Arrivata a New York alla fine degli anni Ottanta, Lixenberg ha costruito nel tempo un linguaggio fotografico che si potrebbe definire anti-spettacolare. Ogni scatto è il risultato di una negoziazione silenziosa, di quella che lei stessa descrive come una “danza lenta” con il soggetto. E questa lentezza la vediamo nei suoi ritratti. Si sente. Il percorso espositivo attraversa oltre trent’anni di lavoro: dagli incarichi editoriali degli anni Novanta ai progetti più personali e radicali. Celebrità e sconosciuti convivono senza gerarchie. I ritratti iconici di Tupac Shakur e The Notorious B.I.G. sono trattati come incontri umani, spogliati dall’aura mitologica che li ha trasformati in simboli. Di fronte all’obiettivo di Lixenberg, anche l’icona torna persona: vulnerabile, pensierosa, in carne ed ossa.
“Cerco semplicemente di trattare le persone con cura e affetto… È uno scambio magico.”

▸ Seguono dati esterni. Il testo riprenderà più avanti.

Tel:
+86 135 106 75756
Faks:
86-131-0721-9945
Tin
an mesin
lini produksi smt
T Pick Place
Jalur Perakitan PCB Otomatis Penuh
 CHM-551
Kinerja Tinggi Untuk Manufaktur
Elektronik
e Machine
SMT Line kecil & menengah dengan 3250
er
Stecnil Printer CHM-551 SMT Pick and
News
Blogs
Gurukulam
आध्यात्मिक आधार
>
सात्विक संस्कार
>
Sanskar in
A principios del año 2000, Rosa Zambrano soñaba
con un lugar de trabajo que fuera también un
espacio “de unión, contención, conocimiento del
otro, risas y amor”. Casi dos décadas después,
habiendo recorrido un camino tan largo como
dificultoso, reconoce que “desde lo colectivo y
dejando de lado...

E poi c’è Imperial Courts, forse il cuore pulsante della mostra: il progetto a lungo termine realizzato nel complesso di edilizia popolare di Watts, a Los Angeles. Qui la fotografa ha seguito per anni la vita di una comunità marginalizzata, tornando più volte sugli stessi volti, registrando il passare del tempo, le trasformazioni, le ferite e le resistenze. Ciò che cattura e colpisce la sensibilità è la coerenza dello sguardo. Che si tratti di una star della musica o di un abitante di un quartiere dimenticato, la fotografa applica lo stesso rigore, la stessa attenzione alla postura, all’inclinazione di una testa, alla tensione di una mano. Lo sfondo si riduce e ogni distrazione scompare. Resta dunque la presenza del soggetto, il famoso qui ed ora. È come se Lixenberg volesse sottrarre i suoi soggetti al rumore del mondo per restituirli a una dimensione essenziale, su un palcoscenico di un teatro vuoto, sommerso dal silenzio.

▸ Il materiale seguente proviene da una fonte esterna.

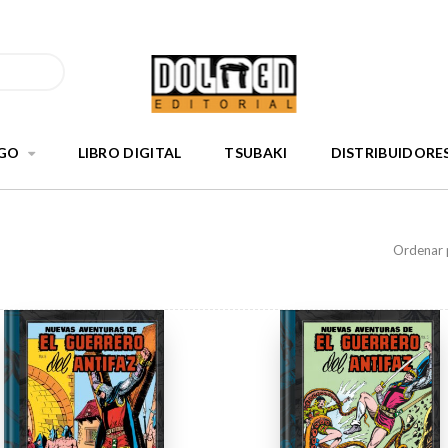
GO
LIBRO DIGITAL
TSUBAKI
DISTRIBUIDORE
Ordenar 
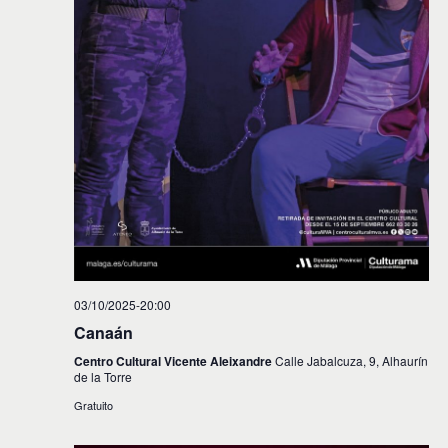
03/10/2025-20:00
Canaán
Centro Cultural Vicente Aleixandre
Calle Jabalcuza, 9, Alhaurín
de la Torre
Gratuito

In questo senso, American Images è anche una contro-narrazione dell’America mediatica. Non c’è compiacimento nella marginalità, né celebrazione superficiale del successo. C’è piuttosto un’idea di dignità che attraversa ogni fotografia, che Dana riesce a restituire grazie alla selezione quasi democratica dei suoi soggetti. Lixenberg sembra dirci che lo status sociale è un dettaglio secondario rispetto alla complessità dell’essere umano. E questa posizione, oggi, è sovversiva. Forse è proprio questa la forza di American Images: ricordarci che la fotografia, quando è davvero tale, non è mai un atto di cattura, ma un atto di responsabilità; e che l’America, al di là del mito, è fatta prima di tutto di persone.
“Rendere visibile ciò che altrimenti resterebbe invisibile è l’essenza stessa della fotografia.”
– Dana Lixenberg
Per maggiori informazioni Mep.org.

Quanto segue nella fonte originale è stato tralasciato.